→ **Directions for this task**
The line containing "<instances>...</instances> (empty list" and every line after it, through the last line of the records, are to be transcribed exactly, and nothing else.

━━ Listed entries ━━

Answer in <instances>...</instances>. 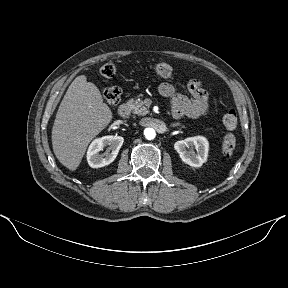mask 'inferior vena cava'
Wrapping results in <instances>:
<instances>
[{
  "label": "inferior vena cava",
  "instance_id": "1",
  "mask_svg": "<svg viewBox=\"0 0 288 288\" xmlns=\"http://www.w3.org/2000/svg\"><path fill=\"white\" fill-rule=\"evenodd\" d=\"M140 126L142 127H153L154 129L158 130L159 133L165 134L167 133L169 126L167 123L164 122L162 119H154V118H142L139 121Z\"/></svg>",
  "mask_w": 288,
  "mask_h": 288
}]
</instances>
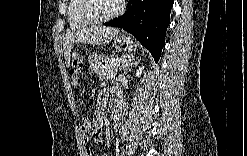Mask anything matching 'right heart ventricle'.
<instances>
[{
  "mask_svg": "<svg viewBox=\"0 0 247 156\" xmlns=\"http://www.w3.org/2000/svg\"><path fill=\"white\" fill-rule=\"evenodd\" d=\"M82 0H71L67 8L68 23L71 28L78 29L89 25L81 16Z\"/></svg>",
  "mask_w": 247,
  "mask_h": 156,
  "instance_id": "right-heart-ventricle-1",
  "label": "right heart ventricle"
}]
</instances>
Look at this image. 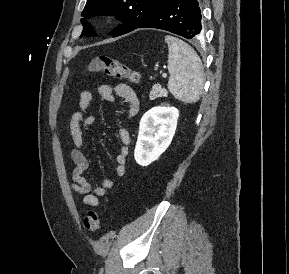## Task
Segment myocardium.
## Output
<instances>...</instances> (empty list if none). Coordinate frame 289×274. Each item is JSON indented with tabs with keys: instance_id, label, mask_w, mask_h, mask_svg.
Returning a JSON list of instances; mask_svg holds the SVG:
<instances>
[{
	"instance_id": "myocardium-1",
	"label": "myocardium",
	"mask_w": 289,
	"mask_h": 274,
	"mask_svg": "<svg viewBox=\"0 0 289 274\" xmlns=\"http://www.w3.org/2000/svg\"><path fill=\"white\" fill-rule=\"evenodd\" d=\"M113 16L109 13H103L100 15L99 20L102 23H109L112 20Z\"/></svg>"
}]
</instances>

━━━

→ **Task solution**
<instances>...</instances> (empty list if none). Coordinate frame 289×274. Each item is JSON indented with tabs with keys: instance_id, label, mask_w, mask_h, mask_svg.
Returning a JSON list of instances; mask_svg holds the SVG:
<instances>
[{
	"instance_id": "myocardium-1",
	"label": "myocardium",
	"mask_w": 289,
	"mask_h": 274,
	"mask_svg": "<svg viewBox=\"0 0 289 274\" xmlns=\"http://www.w3.org/2000/svg\"><path fill=\"white\" fill-rule=\"evenodd\" d=\"M113 16L109 13H103L100 15L99 20L102 23H109L112 20Z\"/></svg>"
}]
</instances>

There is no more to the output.